Health
Rane , a Delhi-based public health professional, was one of the twenty persons of forty who finished the six-day trek, inspite of having suffered heavy and taxing treatment which had left his lungs compromised.
Updated : Nov 25, 2016, 07:55 AM IST
A young doctor, who was severely hit by Tuberculosis over the last two years, did not let the disease deter him from scaling new heights. Dr Saurabh Rane (24), had just barely recovered from borderline extremely drug-resistant (XDR) TB, when he decided to scale the Stok Kangri peak in Leh close to 20,000 feet in height. Barely a few medicines offer hope of cure when a person is struck with XDR-TB. Chances of survival reduce to mere twenty-five percent.
Rane , a Delhi-based public health professional, was one of the twenty persons of forty who finished the six-day trek, inspite of having suffered heavy and taxing treatment which had left his lungs compromised. Drug reactions to high-end drug Linezolid compromised with his hearing abilities and later caused a partial loss of vision.
"I had promised to my self in January, that I will do something insanely ridiculous if I manage to come out alive and survive TB. When you do something that is deemed impossible, you inspire," Rane said.
Two years back, Rane was struck by the TB bug during his internship period in Mumbai when he was completing his degree in Physiotherapy. "Insanely long work hours and stints in various departments of hospitals left me drained and tired. I started developing high fever. Water had accumulated along the lining of my lungs," he said.
He was put on one drug after another but the adamant bacteria refused to go away. Rane was on primary TB medication for six months after which he suffered a deadly relapse of the condition. "I developed Jaundice due to drug Rifampacin. I was then put on second-line drugs like Moxifloxacin, but the fever would not recede," he recounts.
Rane realized that the TB bug had become resistant to most drugs that are used to treat TB. "Only four-odd medicines of thirteen were not resistant to my bacteria, which means that they offered a hope of cure. Unfortunately, Linezolid started affecting my hearing and later eyesight. I developed Reverse Blind Spots or white patches in my field of vision.

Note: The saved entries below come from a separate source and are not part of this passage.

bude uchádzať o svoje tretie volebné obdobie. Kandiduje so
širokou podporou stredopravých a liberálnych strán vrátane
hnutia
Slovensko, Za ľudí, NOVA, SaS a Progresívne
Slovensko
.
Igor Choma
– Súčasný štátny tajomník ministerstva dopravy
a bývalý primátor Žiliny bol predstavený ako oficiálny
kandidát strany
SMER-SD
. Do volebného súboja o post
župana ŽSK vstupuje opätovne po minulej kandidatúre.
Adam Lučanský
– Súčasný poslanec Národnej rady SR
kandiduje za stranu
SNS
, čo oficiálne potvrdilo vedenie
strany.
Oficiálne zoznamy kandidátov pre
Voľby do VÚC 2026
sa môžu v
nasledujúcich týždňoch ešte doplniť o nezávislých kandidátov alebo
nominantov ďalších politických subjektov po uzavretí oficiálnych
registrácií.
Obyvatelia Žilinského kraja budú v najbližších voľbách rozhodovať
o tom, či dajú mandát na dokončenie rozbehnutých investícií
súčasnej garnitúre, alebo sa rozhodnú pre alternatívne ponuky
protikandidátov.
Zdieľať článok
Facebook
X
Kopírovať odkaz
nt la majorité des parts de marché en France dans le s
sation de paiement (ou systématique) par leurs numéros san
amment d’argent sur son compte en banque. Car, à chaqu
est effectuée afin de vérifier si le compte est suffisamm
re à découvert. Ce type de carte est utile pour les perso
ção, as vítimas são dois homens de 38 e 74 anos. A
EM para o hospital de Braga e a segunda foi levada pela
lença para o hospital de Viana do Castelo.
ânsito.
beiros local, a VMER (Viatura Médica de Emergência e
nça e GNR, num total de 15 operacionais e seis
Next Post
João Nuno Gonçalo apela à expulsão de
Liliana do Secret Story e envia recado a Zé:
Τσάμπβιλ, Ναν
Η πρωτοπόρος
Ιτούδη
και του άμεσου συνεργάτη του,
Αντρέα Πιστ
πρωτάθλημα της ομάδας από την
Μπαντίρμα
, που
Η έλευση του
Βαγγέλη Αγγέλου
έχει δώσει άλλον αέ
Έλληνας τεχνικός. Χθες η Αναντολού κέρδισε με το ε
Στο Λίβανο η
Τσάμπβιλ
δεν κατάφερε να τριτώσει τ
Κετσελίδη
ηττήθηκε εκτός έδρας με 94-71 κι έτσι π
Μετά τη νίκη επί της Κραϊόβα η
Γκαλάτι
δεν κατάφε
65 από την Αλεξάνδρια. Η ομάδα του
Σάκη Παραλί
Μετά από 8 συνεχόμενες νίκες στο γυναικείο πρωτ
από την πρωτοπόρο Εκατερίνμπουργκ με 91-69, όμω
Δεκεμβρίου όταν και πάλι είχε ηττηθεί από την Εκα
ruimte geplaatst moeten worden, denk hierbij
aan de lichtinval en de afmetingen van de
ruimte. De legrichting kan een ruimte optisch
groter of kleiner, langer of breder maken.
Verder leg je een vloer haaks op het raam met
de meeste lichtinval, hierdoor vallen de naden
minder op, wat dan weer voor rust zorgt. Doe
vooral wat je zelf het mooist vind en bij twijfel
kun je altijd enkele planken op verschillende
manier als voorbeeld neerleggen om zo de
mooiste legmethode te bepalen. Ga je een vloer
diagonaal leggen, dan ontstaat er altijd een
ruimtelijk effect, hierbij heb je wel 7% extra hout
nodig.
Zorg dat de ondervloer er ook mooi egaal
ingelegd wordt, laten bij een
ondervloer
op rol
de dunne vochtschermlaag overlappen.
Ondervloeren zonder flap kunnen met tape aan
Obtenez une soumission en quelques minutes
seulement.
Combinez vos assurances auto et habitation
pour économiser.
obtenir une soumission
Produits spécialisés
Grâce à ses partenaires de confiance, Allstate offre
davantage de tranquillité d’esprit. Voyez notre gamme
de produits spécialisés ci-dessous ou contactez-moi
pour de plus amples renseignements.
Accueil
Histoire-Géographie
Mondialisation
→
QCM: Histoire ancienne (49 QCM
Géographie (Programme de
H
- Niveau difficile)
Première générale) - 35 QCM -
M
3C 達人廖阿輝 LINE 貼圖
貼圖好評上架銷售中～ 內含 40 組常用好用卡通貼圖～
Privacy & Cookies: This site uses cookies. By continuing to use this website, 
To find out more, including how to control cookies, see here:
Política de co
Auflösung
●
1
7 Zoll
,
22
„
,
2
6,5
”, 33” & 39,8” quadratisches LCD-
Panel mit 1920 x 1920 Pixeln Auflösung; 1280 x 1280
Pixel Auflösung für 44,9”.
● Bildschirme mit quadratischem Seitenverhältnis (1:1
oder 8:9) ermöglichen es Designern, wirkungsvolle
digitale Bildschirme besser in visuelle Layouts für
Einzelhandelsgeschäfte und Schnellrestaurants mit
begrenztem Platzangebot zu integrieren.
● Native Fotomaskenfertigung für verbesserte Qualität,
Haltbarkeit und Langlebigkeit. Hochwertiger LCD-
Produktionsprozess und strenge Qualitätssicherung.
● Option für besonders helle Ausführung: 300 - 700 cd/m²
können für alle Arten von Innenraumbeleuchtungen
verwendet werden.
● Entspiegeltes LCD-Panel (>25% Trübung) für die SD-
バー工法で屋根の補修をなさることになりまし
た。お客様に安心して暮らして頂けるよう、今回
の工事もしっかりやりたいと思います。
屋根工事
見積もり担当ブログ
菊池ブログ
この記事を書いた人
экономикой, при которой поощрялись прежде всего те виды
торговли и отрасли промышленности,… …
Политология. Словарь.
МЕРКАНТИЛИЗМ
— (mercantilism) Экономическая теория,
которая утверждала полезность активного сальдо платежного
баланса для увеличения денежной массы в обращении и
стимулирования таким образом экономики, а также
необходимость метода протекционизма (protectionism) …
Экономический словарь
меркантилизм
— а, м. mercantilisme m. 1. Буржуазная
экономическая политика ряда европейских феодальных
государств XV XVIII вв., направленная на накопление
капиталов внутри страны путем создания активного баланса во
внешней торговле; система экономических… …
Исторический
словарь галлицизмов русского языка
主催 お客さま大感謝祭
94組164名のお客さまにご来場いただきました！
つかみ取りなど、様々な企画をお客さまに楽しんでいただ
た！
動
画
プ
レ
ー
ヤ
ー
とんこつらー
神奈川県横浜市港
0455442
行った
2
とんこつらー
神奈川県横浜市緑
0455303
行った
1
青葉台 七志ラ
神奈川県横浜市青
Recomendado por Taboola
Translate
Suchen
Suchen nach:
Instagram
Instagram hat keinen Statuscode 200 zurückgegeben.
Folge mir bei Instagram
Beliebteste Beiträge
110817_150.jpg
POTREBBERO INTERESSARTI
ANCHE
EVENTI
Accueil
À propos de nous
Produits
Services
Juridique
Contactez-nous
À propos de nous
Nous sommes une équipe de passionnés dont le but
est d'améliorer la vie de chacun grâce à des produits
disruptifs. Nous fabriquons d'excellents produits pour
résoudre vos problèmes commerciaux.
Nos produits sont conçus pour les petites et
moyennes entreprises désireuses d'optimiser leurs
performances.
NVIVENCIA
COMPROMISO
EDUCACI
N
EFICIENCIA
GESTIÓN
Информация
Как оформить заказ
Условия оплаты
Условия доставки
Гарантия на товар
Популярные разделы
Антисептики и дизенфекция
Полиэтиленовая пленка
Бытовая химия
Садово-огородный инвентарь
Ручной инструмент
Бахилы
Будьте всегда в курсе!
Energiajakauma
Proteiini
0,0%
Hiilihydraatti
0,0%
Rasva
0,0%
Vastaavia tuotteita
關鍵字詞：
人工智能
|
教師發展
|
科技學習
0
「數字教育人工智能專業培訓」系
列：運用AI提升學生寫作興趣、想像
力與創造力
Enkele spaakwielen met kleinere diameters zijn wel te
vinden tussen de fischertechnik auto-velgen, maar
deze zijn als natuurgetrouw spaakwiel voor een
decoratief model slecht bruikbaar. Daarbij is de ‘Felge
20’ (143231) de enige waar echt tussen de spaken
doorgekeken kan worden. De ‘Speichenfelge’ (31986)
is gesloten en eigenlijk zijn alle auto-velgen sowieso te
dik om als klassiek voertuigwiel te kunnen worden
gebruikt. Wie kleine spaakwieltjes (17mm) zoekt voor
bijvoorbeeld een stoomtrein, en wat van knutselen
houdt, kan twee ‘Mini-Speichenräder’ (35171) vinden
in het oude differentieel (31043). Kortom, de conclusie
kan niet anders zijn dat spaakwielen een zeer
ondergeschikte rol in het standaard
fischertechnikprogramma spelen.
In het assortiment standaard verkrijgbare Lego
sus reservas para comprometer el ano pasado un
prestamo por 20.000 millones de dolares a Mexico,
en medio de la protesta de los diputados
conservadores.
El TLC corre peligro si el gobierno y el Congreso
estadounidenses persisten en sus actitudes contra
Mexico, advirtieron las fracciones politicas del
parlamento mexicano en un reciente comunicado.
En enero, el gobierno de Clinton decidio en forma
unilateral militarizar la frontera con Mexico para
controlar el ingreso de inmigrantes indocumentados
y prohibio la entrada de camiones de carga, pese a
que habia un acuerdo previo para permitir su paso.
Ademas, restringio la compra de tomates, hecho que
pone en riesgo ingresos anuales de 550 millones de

The drug had to be discontinued, after which my vision and hearing was gradually restored," Rane said.
For nearly two years, Rane consumed twenty anti-TB tablets a day and was jabbed with an injection every day for six months straight. Eventually, the water in the lungs thickened out and stayed there. "The thickening of lungs have now left them compromised. I love playing football, but I cannot exert beyond a point so I have had to give it up. I can do slow rhythmic exercises like jogging or trekking," he said.